● **Task statement**:
Gather up every line from the entries below that uses the word "MOLLE".

● **Material for this exercise**:
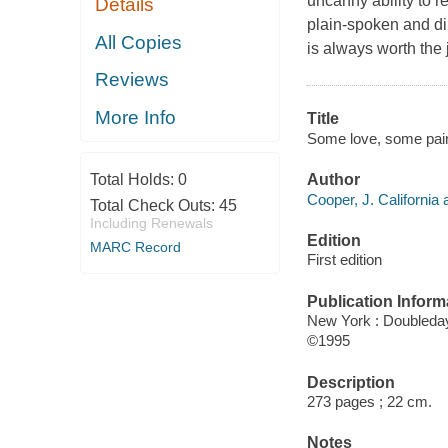
uncanny ability to r
Details
plain-spoken and dir
All Copies
is always worth the 
Reviews
More Info
Title
Some love, some pain
Author
Total Holds:
0
Cooper, J. California 
Total Check Outs:
45
Including Renewals
Edition
MARC Record
First edition
Publication Inform
New York : Doubleda
©1995
Description
273 pages ; 22 cm.
Notes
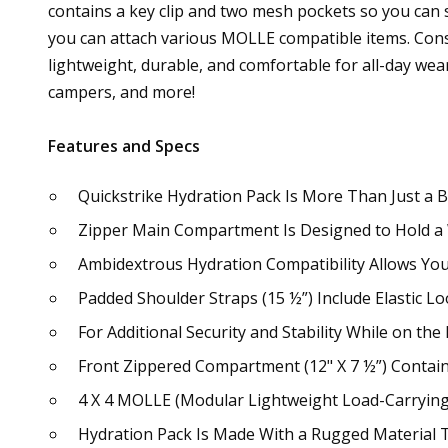
contains a key clip and two mesh pockets so you can
you can attach various MOLLE compatible items. Const
lightweight, durable, and comfortable for all-day wea
campers, and more!
Features and Specs
Quickstrike Hydration Pack Is More Than Just a B
Zipper Main Compartment Is Designed to Hold a
Ambidextrous Hydration Compatibility Allows You
Padded Shoulder Straps (15 ½”) Include Elastic L
For Additional Security and Stability While on t
Front Zippered Compartment (12" X 7 ½”) Contains
4 X 4 MOLLE (Modular Lightweight Load-Carryin
Hydration Pack Is Made With a Rugged Material T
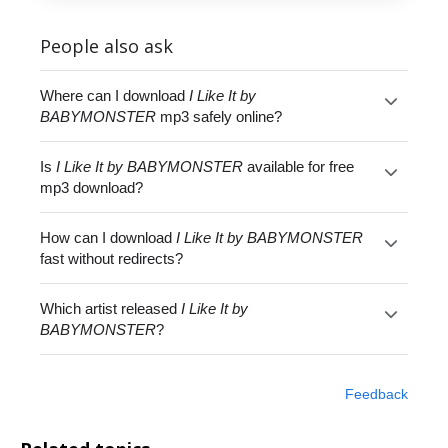
People also ask
Where can I download
I Like It by
BABYMONSTER
mp3 safely online?
Is
I Like It by BABYMONSTER
available for free
mp3 download?
How can I download
I Like It by BABYMONSTER
fast without redirects?
Which artist released
I Like It by
BABYMONSTER
?
Feedback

● **Reply to the task**:
you can attach various MOLLE compatible items. Const
4 X 4 MOLLE (Modular Lightweight Load-Carryin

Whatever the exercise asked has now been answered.